How do people troubleshoot remote content problems? I think we have an https comms issue, but nothing seems to be being logged in the error or system log, and adding SQ_SHOW_ERRORS as a query string doesn’t result in any difference.


(Douglas (@finnatic at @waikato)) #2

And just to add more details - what Chrome is showing me is:

This page isn’t working
$server didn’t send any data.
ERR_EMPTY_RESPONSE

And the url I then try is:
http://$server/$site/$page?SQ_SHOW_ERRORS

but with no success.

The remote content is an https address, and is working on our dev system which is also running under https - but our production system at this time is running under http and making the change is not something I want to rush.


(Mahearnpad) #3

The first thing I would do is try the external resource using Postman - it’s a Chrome addin.

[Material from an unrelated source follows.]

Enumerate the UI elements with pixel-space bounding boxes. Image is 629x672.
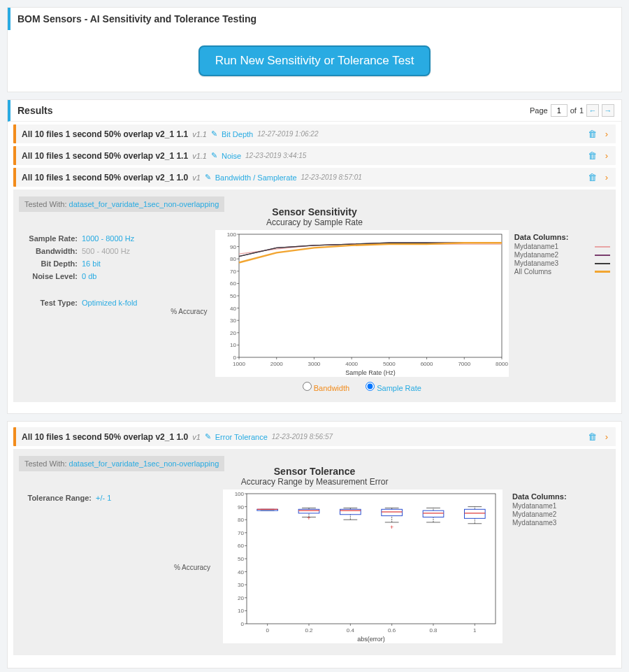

(Douglas (@finnatic at @waikato)) #4

Thanks mahearn

The steps that I ended up working through were:

  1. Check the external resource separate of the Matrix CMS (browser, Postman perhaps?)
  2. Check access to the external resource from the Matrix CMS server via the shell using curl/wget/lynx/etc.
  3. See if Matrix could provide any errors using SQ_SHOW_ERRORS or similar and review logs via Log Manager.
  4. Monitor / check Matrix logs on the Matrix CMS server at the shell level.
  5. Monitor / check Apache/NGINX/Webserver logs on the Matrix CMS server.

In the end, what I found was that Apache was logging an error to it’s error log - “symbol lookup error: /usr/lib64/libnsssysinit.so: undefined symbol: PR_GetEnvSecure” which led to several stack overflow discussions.

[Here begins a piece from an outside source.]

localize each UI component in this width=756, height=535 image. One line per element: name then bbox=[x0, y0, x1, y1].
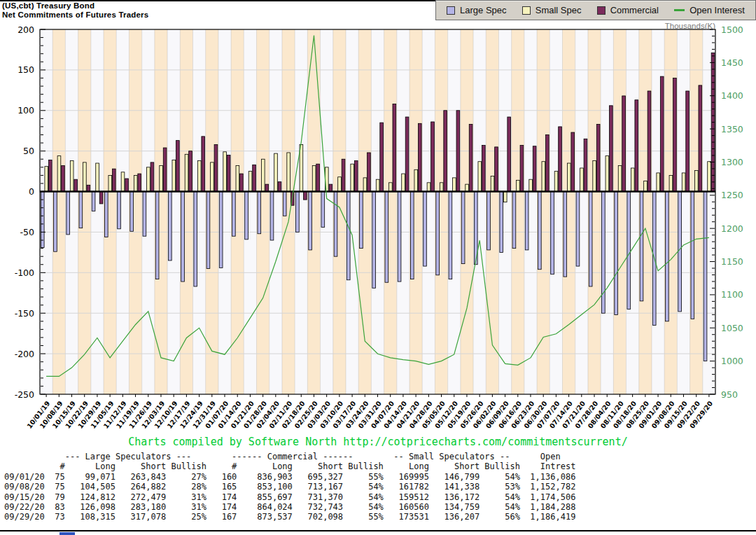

Most of those suggested an IT Crowd solution of turning Apache off and on again, which resulted in the problem clearing but with root cause not clearly identifiable. Neither are really an answer I like, but the fact that the fault was with something at the Apache level perhaps explains why Matrix wasn’t logging anything.


(Marcus Fong) #5

This sounds like the kind of error you get when you run a package update, which updates your service (in this case Apache) and its supporting libraries on disk. If you don’t restart your service, you then have a version mismatch between the running service (old) and its libraries (new). This produces errors when the (old) service loads a (new) library from disk, and the library tries to reference newly added variable or function names that don’t yet exist in the service.

Then when you next restart the service, it comes back up as the new version. So everything matches properly, all the variable and function names are present and it all works fine.